To become a criminalist, one must earn at least a bachelor's degree. Upon receipt of a high school diploma, aspiring criminalists should attend a college that will allow them to major in a natural science. The most commonly accepted majors in the forensic science arena include biology, chemistry, physics, or criminalistics. Chemistry, biology, and math are all necessary for this career. Certain crime labs and agencies are beginning to require that employees possess a master's degree in criminalistics or forensic science. Continuing education is always encouraged and often provided by the employer to keep employees up-to-date on the latest technology.

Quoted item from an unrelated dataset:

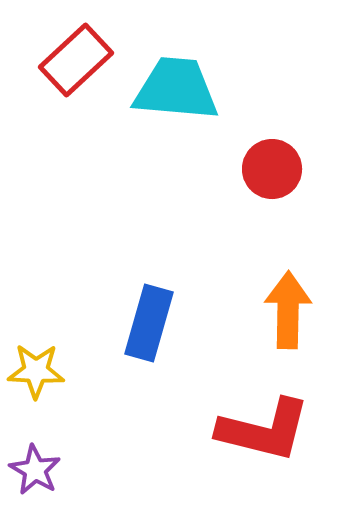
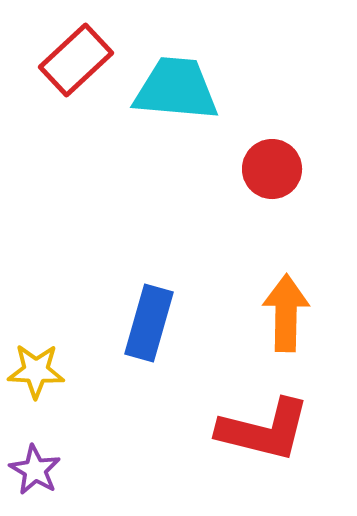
orange arrow: moved 2 px left, 3 px down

At this time, Criminalists do not have mandatory licensing requirements. The American Board of Criminalistics has a peer review certification process for qualified applicants. The certifications offered by the American Board of Criminalistics include comprehensive criminalistics, molecular biology, drug chemistry, fire debris analysis, and trace evidence. Applicants for certification must pass an examination, after which they will receive either diplomate or fellow certification depending on their experience and qualifications.

Career & Salary Outlook

According to the U.S. Bureau of Labor Statistics, an experienced criminalist can earn between $35,000 and $50,000 each year. According to, a criminalist with one to four years of experience can earn $38,007 to $50,187 per year; for those who have five to nine years of experience, the salary range increases to $45,000 to $63,947 per year. Higher still is the salary for criminalists who have many years of experience, higher education degrees, or are in a supervisory capacity. These criminalists can earn more than $100,000 per year. In addition to the experience of the criminalist, the size and location of a crime lab for which he or she works can determine his or her salary.